I personally don't see the issue with splice being O(N) as the only reason why size is permitted to be O(N). You don't pay for what you don't use is an important C++ motto. In this case, maintaining the list size requires an extra increment/decrement on every insert/erase whether you check the list's size or not. This is a small fixed overhead, but its still important to consider.

Checking the size of a list is rarely needed.
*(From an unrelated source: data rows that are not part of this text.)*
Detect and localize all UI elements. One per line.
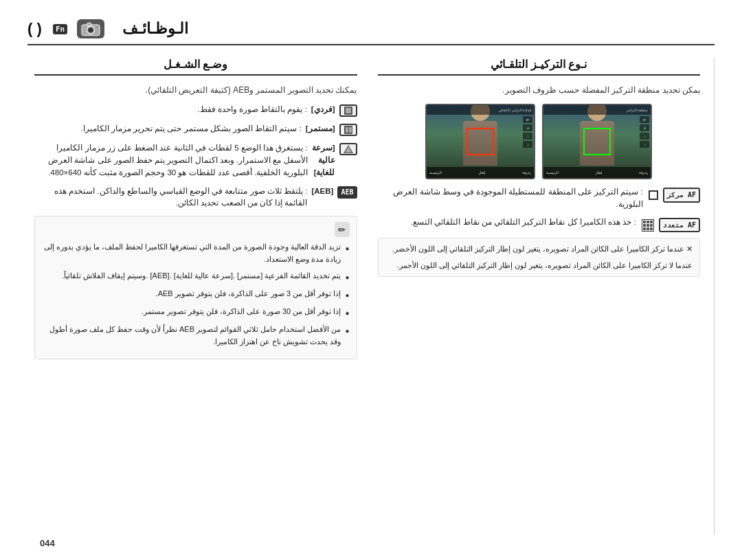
af-center-item: AF مركز : سيتم التركيز على المنطقة للمست… [378, 186, 701, 211]
note-text-4: من الأفضل استخدام حامل ثلاثي القوائم لتص… [42, 324, 341, 348]
single-mode-item: [فردي] : يقوم بالتقاط صورة واحدة فقط. [34, 104, 357, 117]
notes-header: ✏ [42, 222, 350, 237]
camera-screen-af-center: منطقة التركيز AF ⊞ □ ◇ زخرفة إطار الرئيس… [542, 104, 652, 179]
autofocus-title: نـوع التركيـز التلقـائي [378, 58, 701, 76]
af-warning-text1: ✕ عندما تركز الكاميرا على الكائن المراد … [385, 243, 693, 256]
note-item-4: ● من الأفضل استخدام حامل ثلاثي القوائم ل… [42, 324, 350, 348]
notes-box: ✏ ● تزيد الدقة العالية وجودة الصورة من ا… [34, 216, 357, 359]
aeb-icon: AEB [337, 186, 357, 199]
continuous-mode-label: [مستمر] [306, 123, 335, 135]
af-center-icon: AF مركز [647, 188, 700, 203]
af-multi-text: : خذ هذه الكاميرا كل نقاط التركيز التلقا… [411, 216, 636, 229]
autofocus-section: نـوع التركيـز التلقـائي يمكن تحديد منطقة… [378, 58, 715, 535]
autofocus-subtitle: يمكن تحديد منطقة التركيز المفضلة حسب ظرو… [378, 84, 701, 97]
shooting-mode-subtitle: يمكنك تحديد التصوير المستمر وAEB (كثيفة … [34, 84, 357, 97]
af-warning-box: ✕ عندما تركز الكاميرا على الكائن المراد … [378, 238, 701, 276]
af-center-badge: AF مركز [663, 188, 700, 203]
paren-label: ( ) [27, 20, 46, 38]
continuous-mode-icon [339, 124, 357, 136]
high-speed-mode-item: [سرعة عالية للغاية] : يستغرق هذا الوضع 5… [34, 142, 357, 179]
camera-screens: منطقة التركيز AF ⊞ □ ◇ زخرفة إطار الرئيس… [378, 104, 701, 179]
af-multi-grid-icon [642, 219, 654, 232]
note-text-2: إذا توفر أقل من 3 صور على الذاكرة، فلن ي… [156, 288, 341, 300]
note-item-2: ● إذا توفر أقل من 3 صور على الذاكرة، فلن… [42, 288, 350, 301]
af-warning-text2: عندما لا تركز الكاميرا على الكائن المراد… [385, 259, 693, 272]
svg-rect-4 [95, 26, 98, 28]
single-mode-text: : يقوم بالتقاط صورة واحدة فقط. [197, 104, 306, 116]
svg-rect-6 [346, 108, 351, 113]
page-title: الـوظـائـف Fn ( ) [27, 19, 188, 38]
af-center-text: : سيتم التركيز على المنطقة للمستطيلة الم… [378, 186, 643, 211]
af-multi-badge: AF متعدد [659, 218, 700, 233]
camera-fn-icon [77, 19, 104, 38]
note-item-0: ● تزيد الدقة العالية وجودة الصورة من الم… [42, 241, 350, 265]
pencil-icon: ✏ [335, 222, 350, 237]
af-multi-icon: AF متعدد [640, 218, 700, 233]
page-number: 044 [34, 537, 60, 550]
continuous-mode-item: [مستمر] : سيتم التقاط الصور بشكل مستمر ح… [34, 123, 357, 136]
continuous-mode-text: : سيتم التقاط الصور بشكل مستمر حتى يتم ت… [80, 123, 301, 135]
af-center-box-icon [649, 190, 658, 200]
shooting-mode-section: وضـع الشـغـل يمكنك تحديد التصوير المستمر… [27, 58, 357, 535]
camera-screen-af-multi: إضاءة التركيز التلقائي AF ⊞ □ ◇ زخرفة إط… [425, 104, 535, 179]
title-text: الـوظـائـف [122, 20, 188, 38]
focus-box-green [583, 128, 611, 155]
aeb-label: [AEB] [311, 186, 333, 198]
svg-rect-3 [87, 23, 91, 25]
svg-rect-9 [349, 127, 352, 133]
page-header: الـوظـائـف Fn ( ) [27, 14, 715, 45]
main-content: نـوع التركيـز التلقـائي يمكن تحديد منطقة… [27, 58, 715, 535]
note-text-0: تزيد الدقة العالية وجودة الصورة من المدة… [42, 241, 341, 265]
single-mode-label: [فردي] [311, 104, 335, 116]
notes-list: ● تزيد الدقة العالية وجودة الصورة من الم… [42, 241, 350, 348]
fn-label: Fn [53, 24, 67, 34]
high-speed-text: : يستغرق هذا الوضع 5 لقطات في الثانية عن… [34, 142, 308, 179]
af-multi-item: AF متعدد : خذ هذه الكاميرا كل نقاط الترك… [378, 216, 701, 233]
note-text-3: إذا توفر أقل من 30 صورة على الذاكرة، فلن… [142, 306, 341, 318]
aeb-mode-item: AEB [AEB] : يلتقط ثلاث صور متتابعة في ال… [34, 186, 357, 210]
note-text-1: يتم تخديد القائمة الفرعية [مستمر] .[سرعة… [62, 270, 341, 282]
focus-box-red [466, 128, 494, 155]
note-item-3: ● إذا توفر أقل من 30 صورة على الذاكرة، ف… [42, 306, 350, 319]
page: الـوظـائـف Fn ( ) نـوع التركيـز التلقـائ… [0, 0, 742, 560]
svg-rect-8 [346, 127, 348, 133]
aeb-text: : يلتقط ثلاث صور متتابعة في الوضع القياس… [34, 186, 307, 210]
shooting-mode-title: وضـع الشـغـل [34, 58, 357, 76]
single-mode-icon [339, 104, 357, 117]
note-item-1: ● يتم تخديد القائمة الفرعية [مستمر] .[سر… [42, 270, 350, 283]
high-speed-label: [سرعة عالية للغاية] [312, 142, 335, 179]
svg-point-2 [89, 28, 93, 32]
high-speed-icon [339, 143, 357, 155]
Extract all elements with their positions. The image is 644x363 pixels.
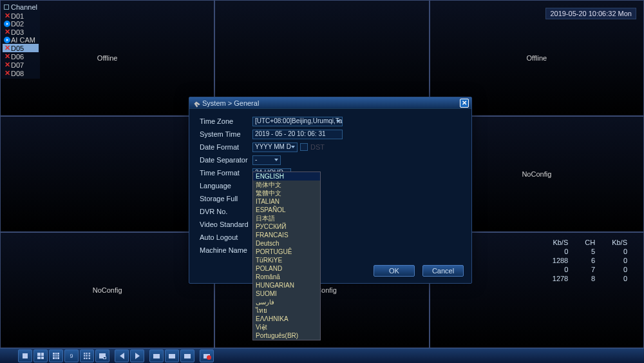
x-icon: ✕ bbox=[4, 12, 10, 20]
language-dropdown[interactable]: ENGLISH简体中文繁體中文ITALIANESPAÑOL日本語РУССКИЙF… bbox=[252, 172, 321, 340]
record-icon bbox=[207, 355, 211, 360]
bitrate-stats: Kb/SCHKb/S050128860070127880 bbox=[544, 237, 636, 284]
record-button[interactable] bbox=[200, 349, 214, 362]
layout-9-button[interactable] bbox=[49, 349, 63, 362]
language-option[interactable]: HUNGARIAN bbox=[253, 281, 320, 289]
language-option[interactable]: FRANCAIS bbox=[253, 231, 320, 239]
next-button[interactable] bbox=[130, 349, 144, 362]
screen-b-button[interactable] bbox=[165, 349, 179, 362]
channel-item[interactable]: ✕D05 bbox=[3, 44, 39, 52]
general-settings-dialog: System > General ✕ Time Zone [UTC+08:00]… bbox=[189, 97, 472, 284]
storagefull-label: Storage Full bbox=[200, 195, 252, 202]
cell-status: Offline bbox=[97, 54, 118, 62]
dateformat-select[interactable]: YYYY MM D bbox=[252, 142, 298, 152]
language-option[interactable]: ITALIAN bbox=[253, 197, 320, 206]
dvrno-label: DVR No. bbox=[200, 208, 252, 215]
channel-item[interactable]: ✕D01 bbox=[3, 12, 39, 20]
cell-7[interactable]: NoConfig bbox=[0, 232, 214, 348]
language-option[interactable]: ENGLISH bbox=[253, 172, 320, 181]
channel-item[interactable]: ✕D07 bbox=[3, 61, 39, 69]
channel-label: D06 bbox=[11, 53, 24, 61]
channel-item[interactable]: ✕D08 bbox=[3, 69, 39, 77]
layout-9b-button[interactable]: 9 bbox=[64, 349, 79, 362]
channel-label: D03 bbox=[11, 28, 24, 36]
layout-1-button[interactable] bbox=[18, 349, 32, 362]
cell-4[interactable] bbox=[0, 116, 214, 232]
language-option[interactable]: 简体中文 bbox=[253, 181, 320, 189]
language-option[interactable]: РУССКИЙ bbox=[253, 222, 320, 231]
prev-button[interactable] bbox=[115, 349, 129, 362]
bottom-toolbar: 9 bbox=[0, 348, 644, 363]
timezone-label: Time Zone bbox=[200, 117, 252, 125]
channel-title-text: Channel bbox=[11, 3, 37, 11]
channel-label: AI CAM bbox=[11, 36, 35, 44]
x-icon: ✕ bbox=[4, 69, 10, 77]
language-option[interactable]: ΕΛΛΗΝΙΚΑ bbox=[253, 315, 320, 323]
language-option[interactable]: Việt bbox=[253, 323, 320, 331]
language-label: Language bbox=[200, 182, 252, 190]
language-option[interactable]: Deutsch bbox=[253, 239, 320, 248]
expand-icon[interactable] bbox=[4, 5, 9, 10]
play-icon bbox=[4, 21, 10, 27]
screen-a-button[interactable] bbox=[149, 349, 164, 362]
x-icon: ✕ bbox=[4, 61, 10, 69]
cell-status: NoConfig bbox=[93, 286, 122, 294]
wrench-icon bbox=[191, 97, 202, 108]
systime-input[interactable]: 2019 - 05 - 20 10: 06: 31 bbox=[252, 130, 343, 139]
language-option[interactable]: POLAND bbox=[253, 264, 320, 273]
dateformat-label: Date Format bbox=[200, 143, 252, 151]
play-icon bbox=[4, 37, 10, 43]
channel-item[interactable]: ✕D03 bbox=[3, 28, 39, 36]
language-option[interactable]: فارسی bbox=[253, 298, 320, 306]
language-option[interactable]: TüRKiYE bbox=[253, 256, 320, 264]
autologout-label: Auto Logout bbox=[200, 233, 252, 241]
language-option[interactable]: PORTUGUÊ bbox=[253, 248, 320, 256]
language-option[interactable]: ESPAÑOL bbox=[253, 206, 320, 214]
systime-label: System Time bbox=[200, 130, 252, 138]
layout-4-button[interactable] bbox=[33, 349, 48, 362]
dst-label: DST bbox=[310, 143, 325, 151]
close-button[interactable]: ✕ bbox=[460, 99, 469, 108]
x-icon: ✕ bbox=[4, 28, 10, 36]
channel-label: D08 bbox=[11, 70, 24, 77]
channel-sidebar: Channel ✕D01D02✕D03AI CAM✕D05✕D06✕D07✕D0… bbox=[1, 1, 40, 79]
cell-status: NoConfig bbox=[522, 170, 551, 178]
cancel-button[interactable]: Cancel bbox=[422, 265, 464, 277]
machinename-label: Machine Name bbox=[200, 246, 252, 254]
datesep-select[interactable]: - bbox=[252, 155, 281, 165]
timeformat-label: Time Format bbox=[200, 169, 252, 177]
dialog-titlebar[interactable]: System > General ✕ bbox=[189, 97, 471, 109]
arrow-right-icon bbox=[135, 353, 140, 359]
channel-label: D05 bbox=[11, 44, 24, 52]
channel-item[interactable]: D02 bbox=[3, 20, 39, 28]
screen-c-button[interactable] bbox=[180, 349, 194, 362]
arrow-left-icon bbox=[120, 353, 124, 359]
channel-item[interactable]: ✕D06 bbox=[3, 52, 39, 61]
channel-label: D02 bbox=[11, 20, 24, 28]
dialog-title: System > General bbox=[202, 99, 460, 107]
channel-title: Channel bbox=[3, 3, 39, 12]
datesep-label: Date Separator bbox=[200, 156, 252, 164]
channel-label: D07 bbox=[11, 61, 24, 69]
datetime-display: 2019-05-20 10:06:32 Mon bbox=[545, 8, 636, 19]
x-icon: ✕ bbox=[4, 52, 10, 61]
channel-item[interactable]: AI CAM bbox=[3, 36, 39, 44]
language-option[interactable]: ไทย bbox=[253, 306, 320, 315]
channel-label: D01 bbox=[11, 12, 24, 20]
dst-checkbox[interactable] bbox=[300, 143, 308, 151]
cell-status: Offline bbox=[527, 54, 547, 62]
language-option[interactable]: Português(BR) bbox=[253, 331, 320, 340]
language-option[interactable]: 繁體中文 bbox=[253, 189, 320, 197]
videostd-label: Video Standard bbox=[200, 221, 252, 228]
timezone-select[interactable]: [UTC+08:00]Beijing,Urumqi,Ta bbox=[252, 117, 343, 126]
language-option[interactable]: Română bbox=[253, 273, 320, 281]
language-option[interactable]: SUOMI bbox=[253, 289, 320, 298]
ok-button[interactable]: OK bbox=[374, 265, 415, 277]
x-icon: ✕ bbox=[4, 44, 10, 52]
layout-16-button[interactable] bbox=[80, 349, 94, 362]
pip-button[interactable] bbox=[95, 349, 109, 362]
language-option[interactable]: 日本語 bbox=[253, 214, 320, 222]
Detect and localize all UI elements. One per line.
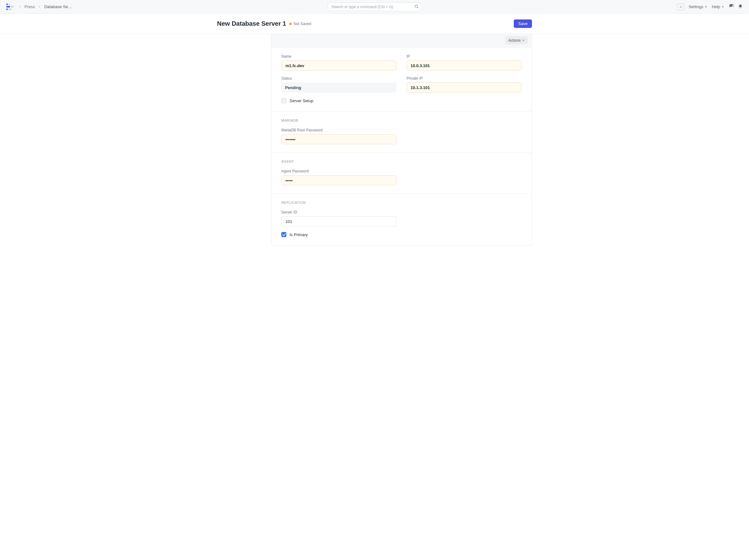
section-general: Name Status Server Setup IP	[271, 47, 532, 112]
is-primary-checkbox[interactable]	[281, 232, 286, 237]
app-logo[interactable]	[6, 3, 15, 10]
name-label: Name	[281, 54, 397, 59]
content: Actions ▼ Name Status Se	[217, 34, 532, 245]
navbar: Press Database Se… A Settings ▼ Help ▼	[0, 0, 749, 14]
name-input[interactable]	[281, 61, 397, 70]
navbar-center	[328, 2, 421, 11]
actions-label: Actions	[509, 38, 521, 43]
is-primary-label: Is Primary	[290, 232, 308, 237]
svg-point-0	[415, 5, 418, 7]
chevron-right-icon	[18, 4, 21, 9]
mariadb-password-label: MariaDB Root Password	[281, 128, 397, 132]
caret-down-icon: ▼	[721, 5, 724, 8]
status-dot-icon	[289, 23, 292, 25]
mariadb-password-input[interactable]	[281, 134, 397, 144]
mariadb-section-title: MARIADB	[281, 119, 521, 122]
chevron-right-icon	[38, 4, 41, 9]
server-setup-checkbox[interactable]	[281, 98, 286, 103]
help-label: Help	[712, 4, 720, 9]
section-replication: REPLICATION Server ID Is Primary	[271, 194, 532, 245]
save-status: Not Saved	[289, 22, 311, 26]
agent-section-title: AGENT	[281, 159, 521, 163]
agent-password-label: Agent Password	[281, 169, 397, 173]
avatar[interactable]: A	[677, 3, 684, 10]
page-header: New Database Server 1 Not Saved Save	[0, 14, 749, 34]
replication-section-title: REPLICATION	[281, 201, 521, 204]
server-setup-label: Server Setup	[290, 99, 313, 103]
comment-icon[interactable]	[729, 4, 734, 10]
help-menu[interactable]: Help ▼	[712, 4, 724, 9]
form-toolbar: Actions ▼	[271, 34, 532, 47]
form-card: Actions ▼ Name Status Se	[271, 34, 532, 245]
caret-down-icon: ▼	[704, 5, 707, 8]
settings-menu[interactable]: Settings ▼	[688, 4, 707, 9]
search-box	[328, 2, 421, 11]
status-input	[281, 83, 397, 92]
agent-password-input[interactable]	[281, 175, 397, 185]
settings-label: Settings	[688, 4, 703, 9]
page-title: New Database Server 1	[217, 20, 286, 27]
search-icon	[414, 4, 419, 9]
navbar-left: Press Database Se…	[6, 3, 72, 10]
search-input[interactable]	[328, 2, 421, 11]
breadcrumb-press[interactable]: Press	[24, 4, 35, 9]
server-id-label: Server ID	[281, 210, 397, 214]
save-button[interactable]: Save	[514, 19, 532, 28]
status-label: Status	[281, 76, 397, 81]
navbar-right: A Settings ▼ Help ▼	[677, 3, 743, 10]
actions-button[interactable]: Actions ▼	[505, 36, 528, 45]
breadcrumb-current[interactable]: Database Se…	[44, 4, 72, 9]
bell-icon[interactable]	[738, 4, 743, 10]
section-mariadb: MARIADB MariaDB Root Password	[271, 112, 532, 153]
caret-down-icon: ▼	[522, 39, 525, 42]
page-title-wrap: New Database Server 1 Not Saved	[217, 20, 311, 27]
server-id-input[interactable]	[281, 216, 397, 227]
ip-input[interactable]	[406, 61, 521, 70]
private-ip-input[interactable]	[406, 83, 521, 92]
private-ip-label: Private IP	[406, 76, 521, 81]
section-agent: AGENT Agent Password	[271, 153, 532, 194]
svg-line-1	[418, 7, 419, 8]
status-text: Not Saved	[294, 22, 311, 26]
ip-label: IP	[406, 54, 521, 59]
breadcrumb: Press Database Se…	[18, 4, 72, 9]
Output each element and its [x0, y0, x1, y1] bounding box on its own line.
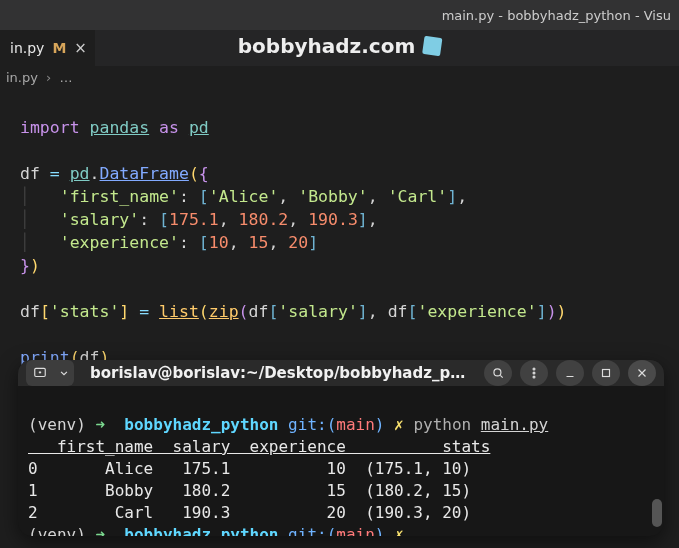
maximize-icon	[599, 366, 613, 380]
git-label: git:(	[288, 525, 336, 536]
breadcrumb-rest: …	[59, 70, 72, 85]
str: 'Bobby'	[298, 187, 368, 206]
str: 'Alice'	[209, 187, 279, 206]
fn-zip: zip	[209, 302, 239, 321]
table-row: 2 Carl 190.3 20 (190.3, 20)	[28, 503, 471, 522]
svg-point-4	[533, 376, 535, 378]
search-button[interactable]	[484, 360, 512, 386]
code-editor[interactable]: import pandas as pd df = pd.DataFrame({ …	[0, 89, 679, 373]
num: 175.1	[169, 210, 219, 229]
terminal-scrollbar[interactable]	[652, 404, 662, 532]
table-row: 0 Alice 175.1 10 (175.1, 10)	[28, 459, 471, 478]
svg-point-1	[494, 369, 501, 376]
dict-key: 'salary'	[60, 210, 139, 229]
breadcrumb-file: in.py	[6, 70, 38, 85]
new-tab-menu-button[interactable]	[54, 360, 74, 386]
editor-tab-mainpy[interactable]: in.py M ×	[0, 30, 95, 66]
git-close: )	[375, 525, 385, 536]
cube-icon	[422, 36, 442, 56]
maximize-button[interactable]	[592, 360, 620, 386]
dot: .	[90, 164, 100, 183]
num: 15	[249, 233, 269, 252]
close-icon[interactable]: ×	[74, 39, 87, 57]
cmd-python: python	[413, 415, 471, 434]
minimize-icon	[563, 366, 577, 380]
terminal-titlebar: borislav@borislav:~/Desktop/bobbyhadz_py…	[18, 360, 664, 386]
plus-icon	[33, 366, 47, 380]
git-branch: main	[336, 415, 375, 434]
cmd-file: main.py	[481, 415, 548, 434]
new-tab-button[interactable]	[26, 360, 54, 386]
terminal-window: borislav@borislav:~/Desktop/bobbyhadz_py…	[18, 360, 664, 536]
op-eq: =	[40, 164, 70, 183]
brace: {	[199, 164, 209, 183]
fn-list: list	[159, 302, 199, 321]
prompt-dir: bobbyhadz_python	[124, 525, 278, 536]
kebab-icon	[527, 366, 541, 380]
svg-rect-5	[603, 370, 610, 377]
watermark: bobbyhadz.com	[238, 34, 441, 58]
minimize-button[interactable]	[556, 360, 584, 386]
var-df: df	[20, 164, 40, 183]
breadcrumb[interactable]: in.py › …	[0, 66, 679, 89]
dirty-icon: ✗	[394, 525, 404, 536]
dirty-icon: ✗	[394, 415, 404, 434]
str: 'experience'	[417, 302, 536, 321]
num: 180.2	[239, 210, 289, 229]
editor-tab-row: in.py M × bobbyhadz.com	[0, 30, 679, 66]
venv-label: (venv)	[28, 415, 86, 434]
git-branch: main	[336, 525, 375, 536]
ref-pd: pd	[70, 164, 90, 183]
alias-pd: pd	[189, 118, 209, 137]
num: 10	[209, 233, 229, 252]
prompt-dir: bobbyhadz_python	[124, 415, 278, 434]
str: 'stats'	[50, 302, 120, 321]
prompt-arrow-icon: ➜	[95, 525, 105, 536]
venv-label: (venv)	[28, 525, 86, 536]
git-label: git:(	[288, 415, 336, 434]
search-icon	[491, 366, 505, 380]
menu-button[interactable]	[520, 360, 548, 386]
git-close: )	[375, 415, 385, 434]
chevron-down-icon	[57, 366, 71, 380]
svg-point-2	[533, 368, 535, 370]
module-pandas: pandas	[90, 118, 150, 137]
window-titlebar: main.py - bobbyhadz_python - Visu	[0, 0, 679, 30]
terminal-body[interactable]: (venv) ➜ bobbyhadz_python git:(main) ✗ p…	[18, 386, 664, 536]
str: 'Carl'	[388, 187, 448, 206]
watermark-text: bobbyhadz.com	[238, 34, 415, 58]
paren: (	[189, 164, 199, 183]
fn-dataframe: DataFrame	[100, 164, 189, 183]
dict-key: 'experience'	[60, 233, 179, 252]
dict-key: 'first_name'	[60, 187, 179, 206]
str: 'salary'	[278, 302, 357, 321]
table-header: first_name salary experience stats	[28, 437, 490, 456]
tab-filename: in.py	[10, 40, 44, 56]
terminal-title: borislav@borislav:~/Desktop/bobbyhadz_py…	[82, 364, 476, 382]
num: 190.3	[308, 210, 358, 229]
scrollbar-thumb[interactable]	[652, 499, 662, 527]
close-icon	[635, 366, 649, 380]
table-row: 1 Bobby 180.2 15 (180.2, 15)	[28, 481, 471, 500]
keyword-as: as	[159, 118, 179, 137]
prompt-arrow-icon: ➜	[95, 415, 105, 434]
chevron-right-icon: ›	[46, 70, 51, 85]
num: 20	[288, 233, 308, 252]
svg-point-3	[533, 372, 535, 374]
keyword-import: import	[20, 118, 80, 137]
tab-modified-badge: M	[52, 40, 66, 56]
window-title: main.py - bobbyhadz_python - Visu	[442, 8, 671, 23]
close-button[interactable]	[628, 360, 656, 386]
Iterating from begin to end without caring the total size is infinitely more common.

Answer 4

I've had to look into gcc 3.4's list::size before, so I can say this:

1. it uses std::distance(head, tail)
2. std::distance has two implementations: for types that satisfy RandomAccessIterator, it uses "tail-head", and for types that merely satisfy InputIterator, it uses an O(n) algorithm relying on "iterator++", counting until it hits the given tail.
3. std::list does not satsify RandomAccessIterator, so size is O(n).

As to the "why", I can only say that std::list is appropriate for problems that require sequential access. Storing the size as a class variable would introduce overhead on every insert, delete, etc., and that waste is a big no-no per the intent of the STL. If you really need a constant-time size(), use std::deque.